Monday, April 15, 2002

Less than Nine Billion names of God - or maybe a few more

Sound track for today - Sequentiea:Gregorian Chant/K.Ruhland

An interesting co-incidence at the weekend - though for all you Jungians out there, that is all it is.

I am trying to wade through Foucault's Pendulum again and within a few pages of the start, the main character has to access his colleague's computer (Called 'ABU' or at least running a program of that name). He surmises that the password must be one of the anagrams of the Italian version of "YHWH" ("YAWEH") and he sets out to produce a list of all the anagrams. The book even has a program listing in BASIC which will produce all anagrams of a four letter word ("YHWH" I presume). Anyway the Italian version of "YHWH" has 700 odd anagrams. The password is NOT one of these and I will not tell you what it is just in case you are mad enough to try and read this very arch book. However, the discussion of the problem did include the possibility of all the possible names of "YHWH" and the supposition that detailing all of them would result in the end of the Universe. It actually went on to say that the logical end of this was that you would need to produce all possible Anagrams of the entire text of the "Torah". To produce this in any meaningful way using the best of current technology would take far longer than the Universe has existed or will exist. However, as technology improves, we will eventually create a program and a machine which could carry out such a task within a meaningful timescale. Our forward movement will hasten our own end.

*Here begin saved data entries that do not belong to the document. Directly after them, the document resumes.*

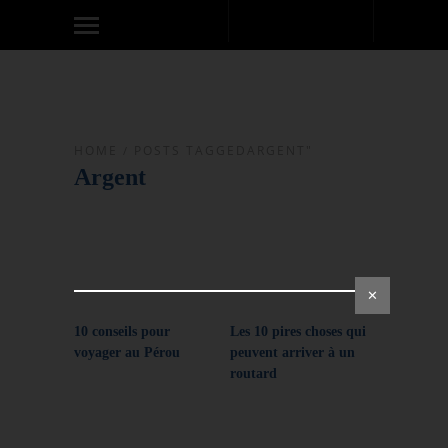
HOME
/
POSTS TAGGEDARGENT"
Argent
✕
10 conseils pour
Les 10 pires choses qui
voyager au Pérou
peuvent arriver à un
routard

Of course, all this is rubbish, but our own advancement does damage our environment and will hasten our end or at least bring forward the moment when we have to leave this planet/Solar system. The real point of this entry is to highlight the repetition of various theories between cultures. Of course, both the writers of "The Nine Billion Names of God" and "Foucault's Pendulum" are White, Western and, I think, Christian, at least by Birth so has the idea simply arisen spontaneously in both? It reminds me of something I spotted at the "Pitt-Rivers Museum of Anthropology and World Archaeology" at Oxford.




This houses a huge collection of artefacts from every culture - it is the archetypal museum - no buttons - no sound - just stuff and lots of it. The collection is organised by function - not the culture of origin and therefore you will see a collection of Bow Lathes one of which is Ancient Egyptian and one that is Romany 20th Century (Jacob Bronowski mentions having seen one of the latter being used in the 1940s in "The Ascent of Man" - a book which deserves an entire entry if not an entire web-site). We re-invent things independently - Newton and Leibnitz invented calculus at the same time; nature continually re-invents things through evolution. Things which are "right" deserve repeating.

I am sure that a Neural net designed to learn some property shows this repetition infinitely - is it not some iterative re-invention of the "Correct" response, a sort of integration of learning? Could we not then extend this to evolution and say that "the survival of the fittest" is not just a random chance every so often, but a continuous process of working towards some ideal state. That makes me think of the idea of "Nirvana". Maybe Evolution is destined to result in some ideal organism. Of course some would argue that we are it but can you really say that about us? I suspect the reality is that the current "Top Organism" is just that at the time it exists rather than for the whole of history. Why are humans top? Why is any one religion the "right" one? Why is any one nation "Top Nation"? Nirvana will always retreat unless you do not want to get to it. You must catch it unawares out of the corner of your eye.

I have asked many more questions than I have answered today. Come back another time for a page of answers though not necessarily to these questions or indeed any questions that have yet been asked.